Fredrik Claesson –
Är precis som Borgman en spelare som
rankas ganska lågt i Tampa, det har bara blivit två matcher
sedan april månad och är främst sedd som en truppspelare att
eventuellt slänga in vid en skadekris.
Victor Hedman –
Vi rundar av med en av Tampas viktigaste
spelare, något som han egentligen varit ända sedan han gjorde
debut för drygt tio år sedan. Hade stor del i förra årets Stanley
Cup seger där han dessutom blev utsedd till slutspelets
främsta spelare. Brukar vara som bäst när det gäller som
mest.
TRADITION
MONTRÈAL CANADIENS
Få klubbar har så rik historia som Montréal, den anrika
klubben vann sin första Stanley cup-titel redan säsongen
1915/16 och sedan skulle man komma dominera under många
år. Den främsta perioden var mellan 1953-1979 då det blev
******
◆ What the task asks ◆
This exercise asks for an exact repeat of the lines from the one holding "eventuellt slänga in vid en skadekris." through the end of the data above.

◆ Response to the exercise ◆
eventuellt slänga in vid en skadekris.
Victor Hedman –
Vi rundar av med en av Tampas viktigaste
spelare, något som han egentligen varit ända sedan han gjorde
debut för drygt tio år sedan. Hade stor del i förra årets Stanley
Cup seger där han dessutom blev utsedd till slutspelets
främsta spelare. Brukar vara som bäst när det gäller som
mest.
TRADITION
MONTRÈAL CANADIENS
Få klubbar har så rik historia som Montréal, den anrika
klubben vann sin första Stanley cup-titel redan säsongen
1915/16 och sedan skulle man komma dominera under många
år. Den främsta perioden var mellan 1953-1979 då det blev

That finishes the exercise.